49 つよつよミミックの焦り
「なんでこんなに人来ないのよぉ〜!」
「アルカちゃん、素材が悪すぎるよ、いくらなんでも糞ゲーの極みとも言われてるスターゲイザーを配信しても誰も見に来ないって……。せめてまだ有名なドラゴンズスターシリーズとかラスティングサーガ、クロノクロニクルやミレニアムハーツならまだしも……」
コイツらが何を言ってるのか、オレ様にはまるでワケわからん。
だがハコザキとアルカの間では会話が成り立っているようだ。
「だってぇ、スターゲイザーのセリカちゃん可愛いじゃない、まぁアタシには負けるけどぉ。なのになんでゲームではあんなにデザイン変なのよぉ」
「仕方ないよ、スターゲイザーは納期のせいで最高の素材を最低の作品にされたって言われてるからさ、おかげでアニメ化企画まで吹っ飛んで製作会社が倒産したって言われてんだから」
コイツらの会話、まさに異世界の会話だ。
「えぇー、そんなに酷いのぉこれ?」
「アルカちゃんこのひどさ気が付かなかった? スタートからいきなりどこかの森の中に一人いて、隣に歩かないと街に入れないのに」
「全然気が付かなかったわよぉ。すぐに街に入れたからぁ」
アルカのドヤ顔を見たハコザキが驚いていた。
「えー!? あのマップで街のグラフィックなかったのになんで入れたの?」
「だって、そんなのゲーム始まったら右に行けば良いんでしょ、それですぐに街に入れたわよぉ」
「は、ははは、なるほど、確かに昔は右に向かうゲームが多かったからそれなら納得だ」
うーむ、オレ様はこのゲームというものがよくわからん。
だが人間だけでなく妖精のアルカまでそこまで夢中になるほどのものなのか……。
最近ハコザキとアルカはダンジョンに行く様子がなさそうだ。
まあそう言っているオレ様もテレビを見てピザを食っているだけだが、そろそろ飽きてきた。

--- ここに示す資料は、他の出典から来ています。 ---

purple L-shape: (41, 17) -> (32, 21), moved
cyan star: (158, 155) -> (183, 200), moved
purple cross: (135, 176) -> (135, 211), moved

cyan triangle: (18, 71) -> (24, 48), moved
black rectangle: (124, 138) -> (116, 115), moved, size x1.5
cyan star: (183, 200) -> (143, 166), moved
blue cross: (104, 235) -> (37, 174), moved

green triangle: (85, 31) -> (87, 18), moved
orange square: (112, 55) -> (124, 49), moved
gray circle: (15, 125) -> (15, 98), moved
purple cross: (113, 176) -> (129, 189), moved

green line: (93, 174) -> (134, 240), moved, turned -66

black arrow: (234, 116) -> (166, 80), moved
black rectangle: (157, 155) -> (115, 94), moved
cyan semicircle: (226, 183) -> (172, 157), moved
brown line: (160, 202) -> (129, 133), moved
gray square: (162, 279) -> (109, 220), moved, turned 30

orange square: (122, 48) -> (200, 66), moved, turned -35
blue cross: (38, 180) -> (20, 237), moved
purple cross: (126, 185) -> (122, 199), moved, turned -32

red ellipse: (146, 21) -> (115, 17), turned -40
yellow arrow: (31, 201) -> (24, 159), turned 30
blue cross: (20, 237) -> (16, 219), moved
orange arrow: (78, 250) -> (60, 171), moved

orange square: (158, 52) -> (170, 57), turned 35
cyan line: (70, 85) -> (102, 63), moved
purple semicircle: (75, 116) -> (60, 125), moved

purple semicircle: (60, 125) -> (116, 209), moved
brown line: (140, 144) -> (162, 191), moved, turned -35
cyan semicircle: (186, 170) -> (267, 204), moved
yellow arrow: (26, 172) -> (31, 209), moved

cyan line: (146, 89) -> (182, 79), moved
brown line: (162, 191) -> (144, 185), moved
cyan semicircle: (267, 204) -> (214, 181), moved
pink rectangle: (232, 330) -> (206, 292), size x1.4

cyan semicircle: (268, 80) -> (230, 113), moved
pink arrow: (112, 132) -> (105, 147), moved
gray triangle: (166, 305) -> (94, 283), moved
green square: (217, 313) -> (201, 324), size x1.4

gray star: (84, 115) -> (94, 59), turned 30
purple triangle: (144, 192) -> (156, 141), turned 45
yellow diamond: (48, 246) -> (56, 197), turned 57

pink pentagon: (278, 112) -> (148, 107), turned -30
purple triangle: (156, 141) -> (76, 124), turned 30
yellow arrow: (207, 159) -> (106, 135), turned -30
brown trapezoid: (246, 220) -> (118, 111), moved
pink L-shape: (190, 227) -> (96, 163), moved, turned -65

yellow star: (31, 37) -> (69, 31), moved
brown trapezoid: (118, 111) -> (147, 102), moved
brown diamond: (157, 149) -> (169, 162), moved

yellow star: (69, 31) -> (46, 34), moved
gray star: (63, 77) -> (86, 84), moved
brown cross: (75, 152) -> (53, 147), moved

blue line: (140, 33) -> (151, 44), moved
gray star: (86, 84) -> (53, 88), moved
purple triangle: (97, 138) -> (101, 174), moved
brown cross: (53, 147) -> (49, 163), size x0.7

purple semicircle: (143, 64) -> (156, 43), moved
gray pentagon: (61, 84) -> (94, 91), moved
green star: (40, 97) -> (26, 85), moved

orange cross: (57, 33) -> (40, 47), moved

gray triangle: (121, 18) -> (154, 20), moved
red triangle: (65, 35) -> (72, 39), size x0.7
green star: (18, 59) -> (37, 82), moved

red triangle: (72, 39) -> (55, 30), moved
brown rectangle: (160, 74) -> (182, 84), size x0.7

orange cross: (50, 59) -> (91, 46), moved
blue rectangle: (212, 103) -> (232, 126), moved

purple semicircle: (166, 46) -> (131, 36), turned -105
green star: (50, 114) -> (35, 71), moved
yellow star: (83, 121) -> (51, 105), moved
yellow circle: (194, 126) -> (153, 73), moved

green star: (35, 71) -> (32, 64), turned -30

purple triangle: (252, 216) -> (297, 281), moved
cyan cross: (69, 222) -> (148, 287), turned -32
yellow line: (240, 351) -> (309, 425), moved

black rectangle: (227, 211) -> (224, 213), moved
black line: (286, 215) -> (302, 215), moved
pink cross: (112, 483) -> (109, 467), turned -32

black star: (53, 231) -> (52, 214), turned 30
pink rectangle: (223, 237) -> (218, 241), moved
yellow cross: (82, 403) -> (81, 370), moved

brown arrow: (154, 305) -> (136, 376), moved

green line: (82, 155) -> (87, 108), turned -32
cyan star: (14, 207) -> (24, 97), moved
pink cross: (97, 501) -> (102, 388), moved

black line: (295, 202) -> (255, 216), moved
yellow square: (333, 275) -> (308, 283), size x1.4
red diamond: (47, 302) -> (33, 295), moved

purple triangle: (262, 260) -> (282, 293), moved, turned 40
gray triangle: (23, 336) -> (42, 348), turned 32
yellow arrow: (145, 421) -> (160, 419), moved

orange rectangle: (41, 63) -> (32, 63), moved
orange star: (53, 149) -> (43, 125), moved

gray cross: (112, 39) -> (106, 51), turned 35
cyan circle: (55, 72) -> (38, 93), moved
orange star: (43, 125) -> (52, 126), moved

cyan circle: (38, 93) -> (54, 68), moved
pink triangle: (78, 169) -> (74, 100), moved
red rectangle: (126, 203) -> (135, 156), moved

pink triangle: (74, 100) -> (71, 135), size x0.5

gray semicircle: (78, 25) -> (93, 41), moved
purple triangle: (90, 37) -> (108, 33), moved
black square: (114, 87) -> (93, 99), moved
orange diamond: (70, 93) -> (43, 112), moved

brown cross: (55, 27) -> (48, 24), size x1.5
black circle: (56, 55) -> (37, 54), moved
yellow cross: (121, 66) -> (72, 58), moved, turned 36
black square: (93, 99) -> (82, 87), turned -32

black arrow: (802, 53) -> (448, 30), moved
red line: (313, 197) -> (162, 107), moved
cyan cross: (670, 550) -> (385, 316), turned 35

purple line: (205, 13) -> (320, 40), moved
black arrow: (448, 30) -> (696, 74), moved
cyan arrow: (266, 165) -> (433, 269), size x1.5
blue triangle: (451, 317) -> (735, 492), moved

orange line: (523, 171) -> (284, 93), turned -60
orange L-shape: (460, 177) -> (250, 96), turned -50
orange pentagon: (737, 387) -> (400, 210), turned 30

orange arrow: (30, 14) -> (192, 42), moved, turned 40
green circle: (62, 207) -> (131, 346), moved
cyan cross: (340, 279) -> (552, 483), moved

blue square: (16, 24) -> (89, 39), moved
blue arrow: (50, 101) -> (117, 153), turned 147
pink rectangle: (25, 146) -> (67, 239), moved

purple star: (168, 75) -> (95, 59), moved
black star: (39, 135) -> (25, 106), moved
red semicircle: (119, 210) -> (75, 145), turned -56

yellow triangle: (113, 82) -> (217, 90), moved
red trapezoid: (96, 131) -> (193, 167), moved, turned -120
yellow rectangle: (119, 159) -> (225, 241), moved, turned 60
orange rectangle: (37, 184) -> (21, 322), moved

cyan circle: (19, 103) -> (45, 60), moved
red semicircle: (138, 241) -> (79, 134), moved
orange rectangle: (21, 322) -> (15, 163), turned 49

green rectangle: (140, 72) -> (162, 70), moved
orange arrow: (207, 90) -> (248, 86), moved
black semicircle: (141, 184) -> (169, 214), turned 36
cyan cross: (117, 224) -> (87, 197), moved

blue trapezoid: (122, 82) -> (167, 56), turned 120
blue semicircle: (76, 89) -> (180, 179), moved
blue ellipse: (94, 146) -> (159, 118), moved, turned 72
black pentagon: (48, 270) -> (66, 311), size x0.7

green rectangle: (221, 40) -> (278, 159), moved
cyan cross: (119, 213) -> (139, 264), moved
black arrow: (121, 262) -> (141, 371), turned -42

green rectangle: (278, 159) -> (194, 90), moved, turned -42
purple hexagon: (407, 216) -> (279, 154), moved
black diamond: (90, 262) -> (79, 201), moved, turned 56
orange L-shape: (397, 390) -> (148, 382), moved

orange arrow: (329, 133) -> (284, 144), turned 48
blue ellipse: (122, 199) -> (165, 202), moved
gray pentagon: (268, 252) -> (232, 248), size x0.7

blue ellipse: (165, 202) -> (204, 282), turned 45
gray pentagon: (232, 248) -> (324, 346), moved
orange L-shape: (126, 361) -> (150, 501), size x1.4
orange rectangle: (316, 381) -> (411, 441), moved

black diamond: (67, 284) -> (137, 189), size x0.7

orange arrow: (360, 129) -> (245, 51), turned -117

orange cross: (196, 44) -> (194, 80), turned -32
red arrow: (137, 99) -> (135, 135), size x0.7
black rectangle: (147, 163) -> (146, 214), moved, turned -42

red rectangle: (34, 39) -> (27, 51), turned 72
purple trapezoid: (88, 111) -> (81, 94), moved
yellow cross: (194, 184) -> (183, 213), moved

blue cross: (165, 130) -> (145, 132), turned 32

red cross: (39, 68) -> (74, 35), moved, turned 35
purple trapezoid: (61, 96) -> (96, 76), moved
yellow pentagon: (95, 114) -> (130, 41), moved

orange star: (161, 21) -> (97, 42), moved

「ハコザキ、そろそろダンジョンに行くのではないのか? そろそろオレ様この毎日飽きてきたぞ」
「そうですね、ちょこちょこと情報集まってきましたからそろそろ出ますか」
ようやく出かけるのか。
まあ、あのダンジョンがすぐ消える事はないだろう。
ハコザキがオレ様を呼んだ。
「ボックス様、新しい情報がわかりました! ボクはちょっと出掛けてきますから、ピザ頼んだきましたから箱のフリしておいてくださいね」
「わかった、オレ様はテレビ見てるからな」
「アタシやはりスターゲイザーのエンディングまで見ないと気が済まないわぁ、これクリアするまで取り続ければ良いのよね」
「わかったよ、いってくるからね」
ハコザキはどこかへ出掛けたようだ。
さて、どこに行ったのやら。
まあいい、オレ様はテレビでも見て待ってるとするか。
アルカはゲームをはじめてから話もせずに集中している。
そんなにゲームってのが夢中になる程面白いのか?
残念ながらオレ様にはそれほど器用に動かす手が無い。
だからゲームを出来ないしやろうという気持ちもあまり無い。
まあ腕を具現化したりすれば出来るかもしれないが、まだそこまでレベルも回復していない。
オレ様が低下したレベルを回復するにはそこそこ強いモンスターを倒さなくてはいけないが、まだハコザキやアルカがそこまでの階層に行けていない。
まだごくごく浅い階層で雑魚を倒している程度だ。
——このままではダメだ!——
オレ様は確かにこの辺り程度のモンスターなら余裕で倒せる。
だが、本来のオレ様の強さなら魔王軍四天王クラス、いや、人間達はオレ様をラストダンジョンの裏ボスと呼んでいたくらいだ。
そろそろ本格的にダンジョンの地下に入らなくては。
ハコザキとアルカは最近ハイシンとゲームやらでダンジョンに潜るやる気が無くなっている。
さて、どうにかアイツらをやる気にさせてやらんと。